Last night I had the pleasure of filling in for our preacher, Allan Stanglin, while he was away at a conference. With the exception of a couple of small classes, the adults all meet together in the 'gymnatorium' for a time of worship. (By the way, in a few months when our new worship center is completed, the gymnatorium will be converted to an actual gym). So I'm not sure you can technically call it 'preaching' but as a friend told me, "you were in the pulpit, man that's preaching."

I spent about twenty minutes talking about our focus. The lesson revolved around the story of a young man named Chris McCandless who struck out on a journey to Alaska to find peace, solitude, and happiness. He spent two years wandering/hitchhiking/adventuring around the western US before finally making it to his destination. He went alone and he went with very little in the way of supplies. The goal was to 'live off the land' and get by with as little as possible. He had grown weary of all the materialism he saw around him so he tried to put himself as far away from it as possible thinking it would bring the life he desired.

The story of Chris' life was made into a movie in 2007 - directed by Sean Penn.

I enjoyed the movie although it may not be for everyone. Now that's it's on DVD I'd say it's definitely worth a few bucks for anyone to rent. (Note: it is rated 'R').

I'm not going to give away the ending just in case you want to check it out. But I will tell you that Chris made it to Alaska and lived what he thought was the ideal life for a while. By the end of his time there it is apparent that the joyful life he was looking for had more to do with his focus, his attitude, than his surroundings. It also became obvious to him that a happy life had to include others.

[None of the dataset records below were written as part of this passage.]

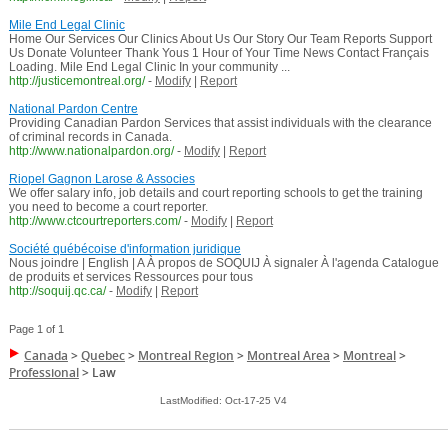
Mile End Legal Clinic
Home Our Services Our Clinics About Us Our Story Our Team Reports Support
Us Donate Volunteer Thank Yous 1 Hour of Your Time News Contact Français
Loading. Mile End Legal Clinic In your community ...
http://justicemontreal.org/
-
Modify
|
Report
National Pardon Centre
Providing Canadian Pardon Services that assist individuals with the clearance
of criminal records in Canada.
http://www.nationalpardon.org/
-
Modify
|
Report
Riopel Gagnon Larose & Associes
We offer salary info, job details and court reporting schools to get the training
you need to become a court reporter.
http://www.ctcourtreporters.com/
-
Modify
|
Report
Société québécoise d'information juridique
Nous joindre | English | A À propos de SOQUIJ À signaler À l'agenda Catalogue
de produits et services Ressources pour tous
http://soquij.qc.ca/
-
Modify
|
Report
Page 1 of 1
Canada
>
Quebec
>
Montreal Region
>
Montreal Area
>
Montreal
>
Professional
>
Law
LastModified: Oct-17-25 V4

The point was for us to not lose our focus. It's obvious that we can be distracted by work/school, etc. But we also need to realize we can lose focus even when working for God. I've certainly seen instances where someone's mission, ministry, program or outreach became more about their efforts and accomplishments than a way to impact others the way Christ wants us to. I don't think it ever starts this way - it's simply a lack of (or loss of) focus.

By remaining focused on our relationship with Christ we grow closer to him. The closer we grow to him the more we want to please him, the more we want him to be proud of us. It's exactly like the bond between a parent and child. In a relationship like that, one that's based on love and selfless thinking, we don't strive to serve the other person out of some sense of obligation. Our love for them makes us want to please them. It makes us want to serve them.

When we have this type of relationship with Jesus we automatically become servants. We can't help but to want to go out and feed the hungry, provide clothing to the needy, find shelter for the get the point. We can't help but to want and go out and treat people the way Christ would have. It all boils down to our focus.

Christ offers happiness. He offers joy. He offers fulfillment. We're not going to find it running around trying to keep ourselves busy. We're not going to find it out alone in the wilderness. The only thing we have to do is fix our eyes on him. Everything else will come naturally.

I received some very kind feedback after the lesson last night from several people. Paul Brownlow went so far as to say I should be preaching more. I told him that if I get the chance to fill in now and then I probably would. As for the pulpit at Legacy, I assure you that position is set securely within the capable hands of Allan. I even checked in with him for some pointers to tie all this together. I'll leave you with the first thing out of his mouth:

Matthew 6:33 - seek ye first the kingdom of God

Stay focused.

Wednesday, May 7, 2008

I told you Nanny rocks!

A few weeks ago the boys were at Wal-Mart trying to figure out a way to spend some Christmas and birthday money that was apparently burning holes in their pockets. It was the same old, same old. Dillon heads for the Xbox games and Dawson wants to check out bicycles and remote controlled cars. But they were instructed to stay together and as they strolled the aisles they found it:

Rockband. It's not just a game, it's like having a band. You can have a singer, a drummer and two guitars all playing at the same time. It's the greatest thing since, well...Guitar Hero.

Separately they can't come close to paying for it. But together? Yeah, together there's just enough. So that night we're tearing open the huge box and setting up stage. Bedtime was extended - I mean, have you ever heard of a rockstar with a bedtime? So they got an extra 45 minutes and were able to get a few songs in.

They were back at it early the next morning before school. But it wasn't long before they added a new band member:

Yes, that's Nanny tearing it up on lead guitar.